Pixel coordinate grounding data

=-=-=

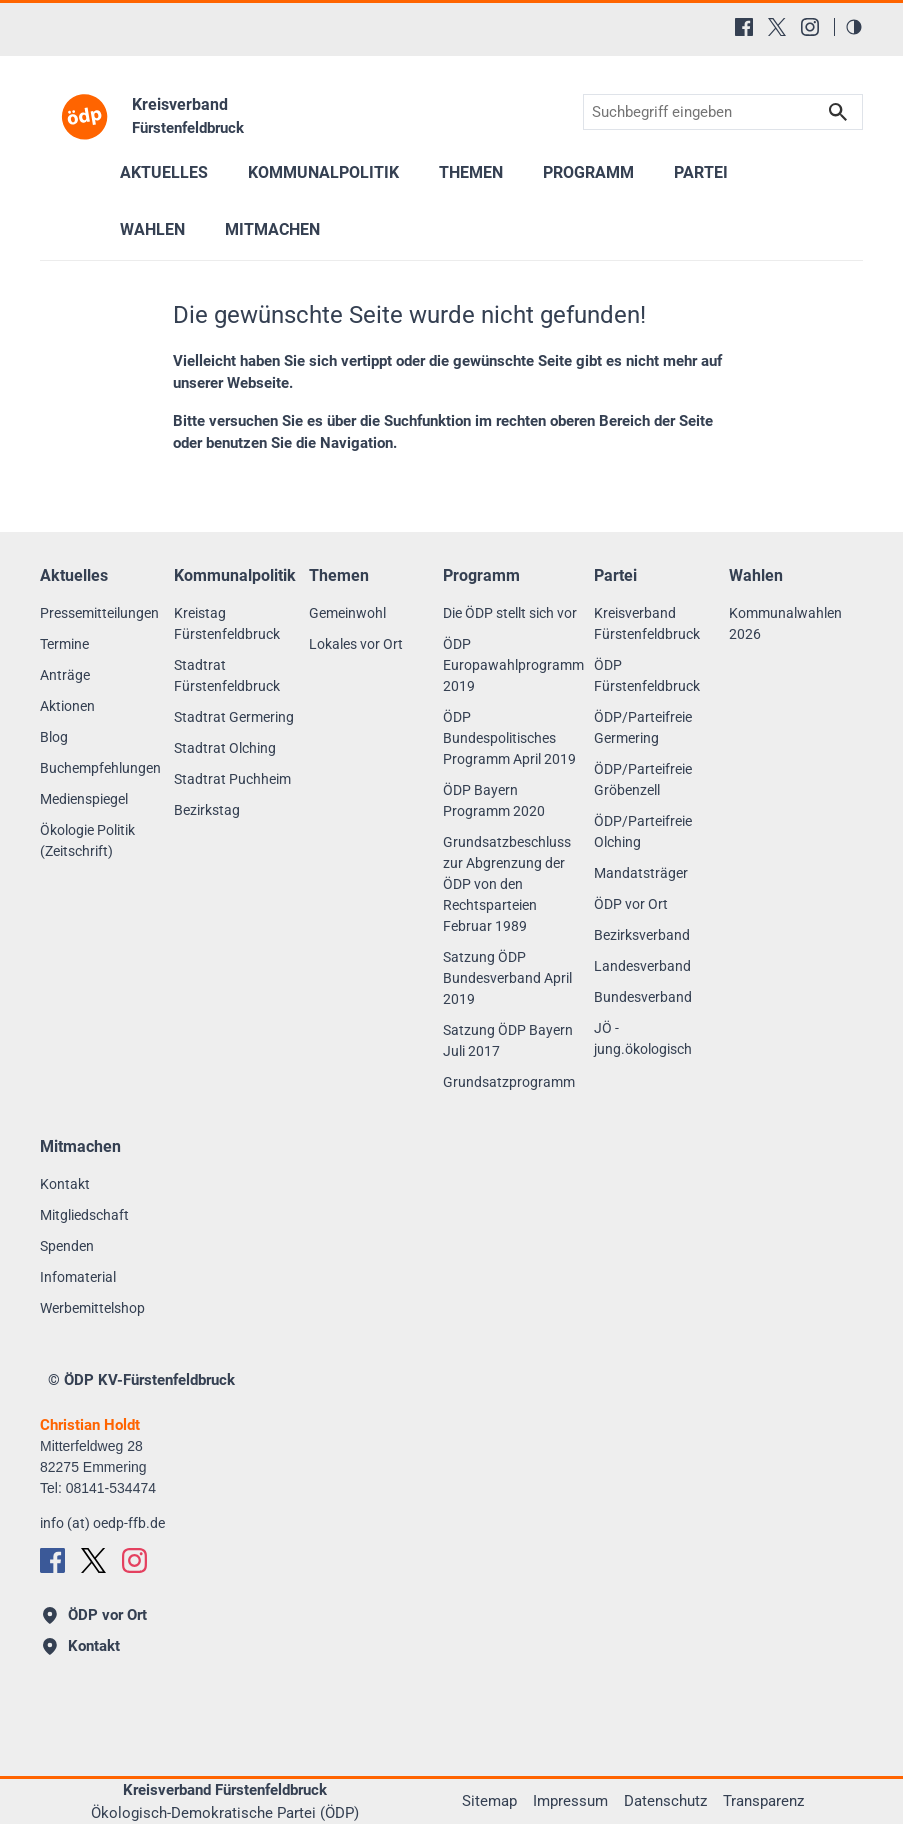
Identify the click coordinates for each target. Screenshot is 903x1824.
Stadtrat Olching (225, 748)
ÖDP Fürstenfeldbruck (647, 675)
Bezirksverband (642, 935)
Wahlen (152, 229)
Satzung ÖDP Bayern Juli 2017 (508, 1040)
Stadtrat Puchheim (232, 779)
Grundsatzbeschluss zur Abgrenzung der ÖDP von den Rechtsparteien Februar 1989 (507, 884)
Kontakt (65, 1184)
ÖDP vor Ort (631, 904)
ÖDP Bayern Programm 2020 (494, 800)
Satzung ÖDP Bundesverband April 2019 (507, 978)
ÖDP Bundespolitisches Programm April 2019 (509, 738)
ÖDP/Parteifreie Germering (643, 727)
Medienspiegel (84, 799)
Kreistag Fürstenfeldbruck (227, 623)
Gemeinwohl (347, 613)
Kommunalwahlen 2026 (785, 623)
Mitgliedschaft (84, 1215)
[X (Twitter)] (777, 27)
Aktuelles (164, 172)
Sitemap (489, 1801)
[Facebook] (744, 27)
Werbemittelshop (92, 1308)
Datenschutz (665, 1801)
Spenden (67, 1246)
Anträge (65, 675)
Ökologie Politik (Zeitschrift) (87, 840)
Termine (64, 644)
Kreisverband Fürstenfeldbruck (647, 623)
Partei (701, 172)
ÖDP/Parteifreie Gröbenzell (643, 779)
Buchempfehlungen (100, 768)
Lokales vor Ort (356, 644)
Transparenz (763, 1801)
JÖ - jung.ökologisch (643, 1038)
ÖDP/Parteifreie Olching (643, 831)
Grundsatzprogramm (509, 1082)
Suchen (838, 112)
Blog (54, 737)
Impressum (570, 1801)
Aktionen (67, 706)
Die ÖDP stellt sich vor (510, 613)
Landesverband (642, 966)
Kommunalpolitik (323, 172)
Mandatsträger (641, 873)
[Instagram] (810, 27)
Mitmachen (272, 229)
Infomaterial (78, 1277)
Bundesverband (643, 997)
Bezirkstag (207, 810)
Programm (588, 172)
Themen (471, 172)
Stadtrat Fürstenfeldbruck (227, 675)
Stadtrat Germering (234, 717)
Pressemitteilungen (99, 613)
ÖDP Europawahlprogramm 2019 (513, 665)
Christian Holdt (90, 1425)
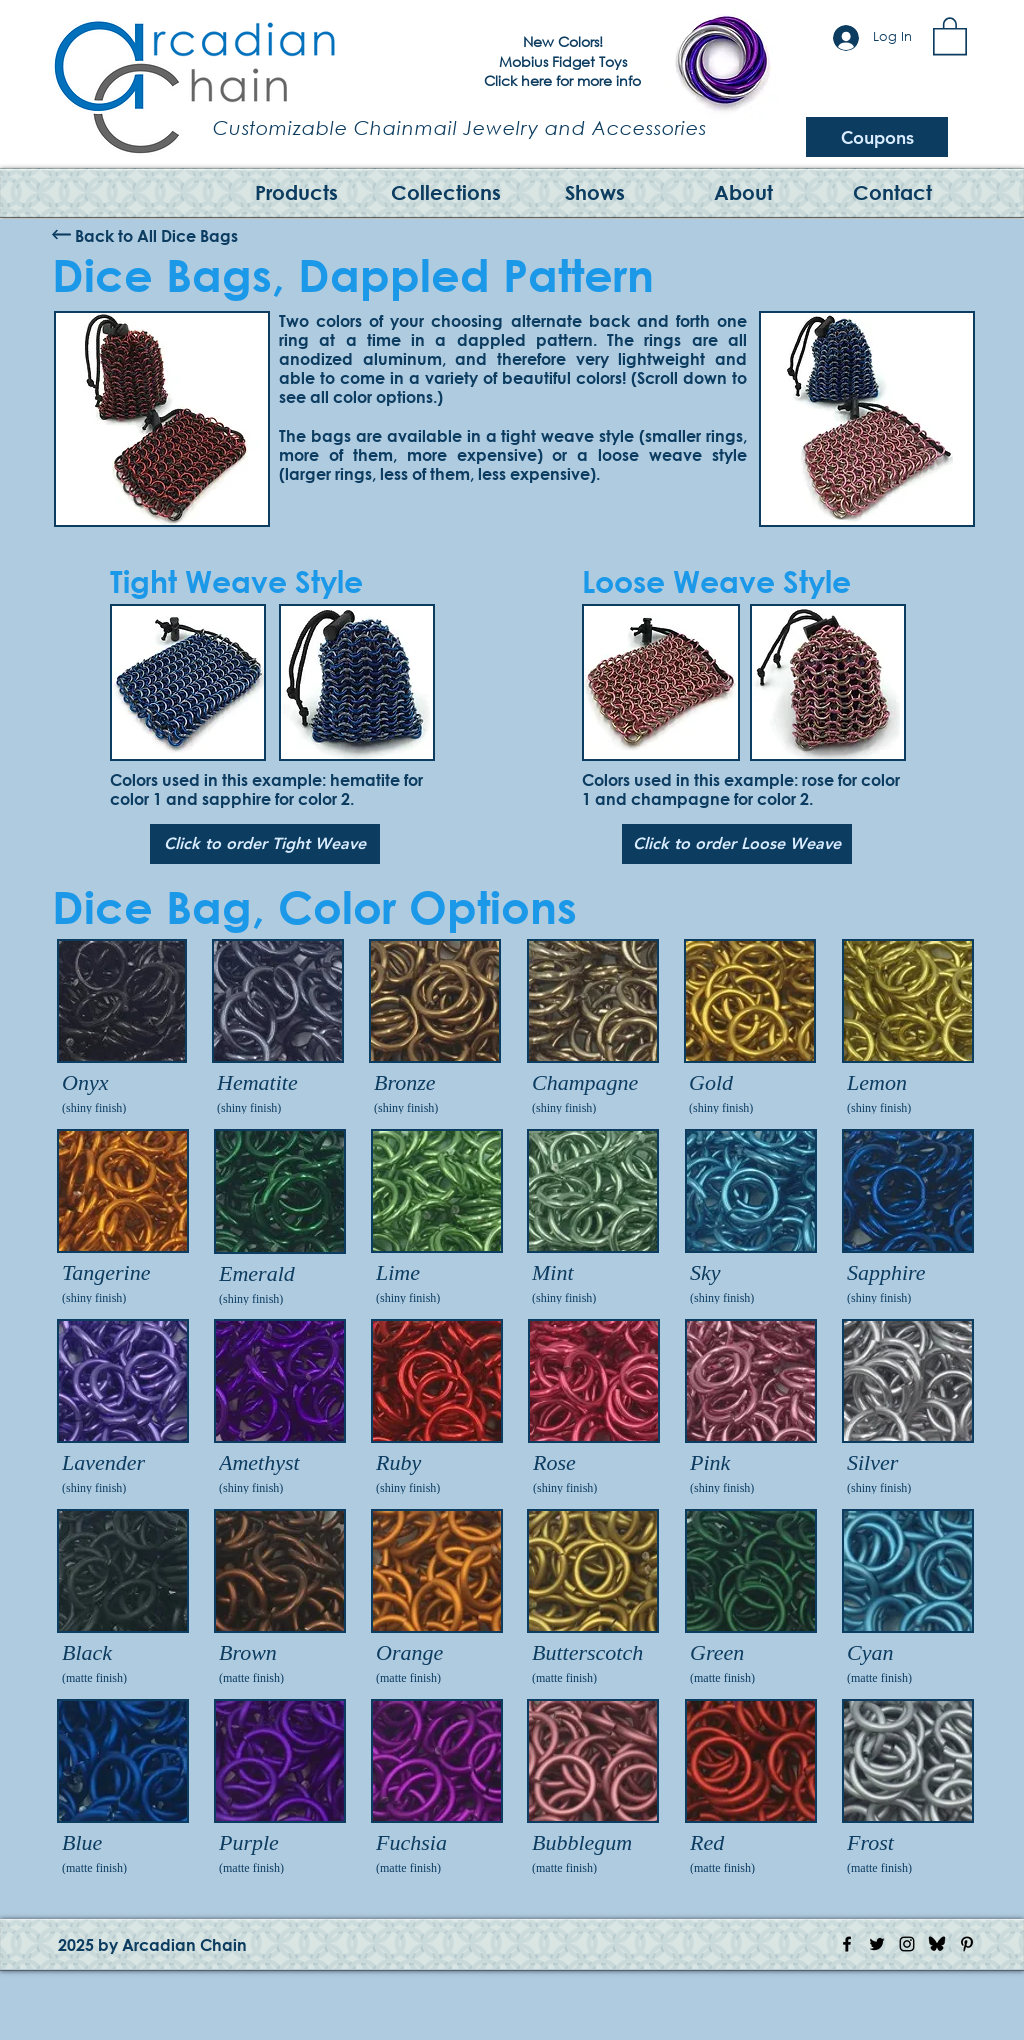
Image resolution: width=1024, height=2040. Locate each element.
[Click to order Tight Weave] (265, 844)
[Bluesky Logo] (937, 1944)
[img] (123, 1789)
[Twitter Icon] (877, 1944)
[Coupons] (877, 137)
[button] (950, 35)
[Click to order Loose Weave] (737, 844)
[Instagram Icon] (907, 1944)
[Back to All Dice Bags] (156, 235)
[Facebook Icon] (847, 1944)
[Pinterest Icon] (967, 1944)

=-=-=

Please copy the data above exactly, omitting the pictures.

Identify the click coordinates for each target. Screenshot is 903x1824.
Stadtrat Olching (225, 748)
ÖDP Fürstenfeldbruck (647, 675)
Bezirksverband (642, 935)
Wahlen (152, 229)
Satzung ÖDP Bayern Juli 2017 (508, 1040)
Stadtrat Puchheim (232, 779)
Grundsatzbeschluss zur Abgrenzung der ÖDP von den Rechtsparteien Februar 1989 (507, 884)
Kontakt (65, 1184)
ÖDP vor Ort (631, 904)
ÖDP Bayern Programm 2020 (494, 800)
Satzung ÖDP Bundesverband April 2019 (507, 978)
ÖDP Bundespolitisches Programm April 2019 (509, 738)
ÖDP/Parteifreie Germering (643, 727)
Medienspiegel (84, 799)
Kreistag Fürstenfeldbruck (227, 623)
Gemeinwohl (347, 613)
Kommunalwahlen 2026 (785, 623)
Mitgliedschaft (84, 1215)
[X (Twitter)] (777, 27)
Aktuelles (164, 172)
Sitemap (489, 1801)
[Facebook] (744, 27)
Werbemittelshop (92, 1308)
Datenschutz (665, 1801)
Spenden (67, 1246)
Anträge (65, 675)
Ökologie Politik (Zeitschrift) (87, 840)
Termine (64, 644)
Kreisverband Fürstenfeldbruck (647, 623)
Partei (701, 172)
ÖDP/Parteifreie Gröbenzell (643, 779)
Buchempfehlungen (100, 768)
Lokales vor Ort (356, 644)
Transparenz (763, 1801)
JÖ - jung.ökologisch (643, 1038)
ÖDP/Parteifreie Olching (643, 831)
Grundsatzprogramm (509, 1082)
Suchen (838, 112)
Blog (54, 737)
Impressum (570, 1801)
Aktionen (67, 706)
Die ÖDP stellt sich vor (510, 613)
Landesverband (642, 966)
Kommunalpolitik (323, 172)
Mandatsträger (641, 873)
[Instagram] (810, 27)
Mitmachen (272, 229)
Infomaterial (78, 1277)
Bundesverband (643, 997)
Bezirkstag (207, 810)
Programm (588, 172)
Themen (471, 172)
Stadtrat Fürstenfeldbruck (227, 675)
Stadtrat Germering (234, 717)
Pressemitteilungen (99, 613)
ÖDP Europawahlprogramm 2019 (513, 665)
Christian Holdt (90, 1425)
Image resolution: width=1024, height=2040. Locate each element.
[Click to order Tight Weave] (265, 844)
[Bluesky Logo] (937, 1944)
[img] (123, 1789)
[Twitter Icon] (877, 1944)
[Coupons] (877, 137)
[button] (950, 35)
[Click to order Loose Weave] (737, 844)
[Instagram Icon] (907, 1944)
[Back to All Dice Bags] (156, 235)
[Facebook Icon] (847, 1944)
[Pinterest Icon] (967, 1944)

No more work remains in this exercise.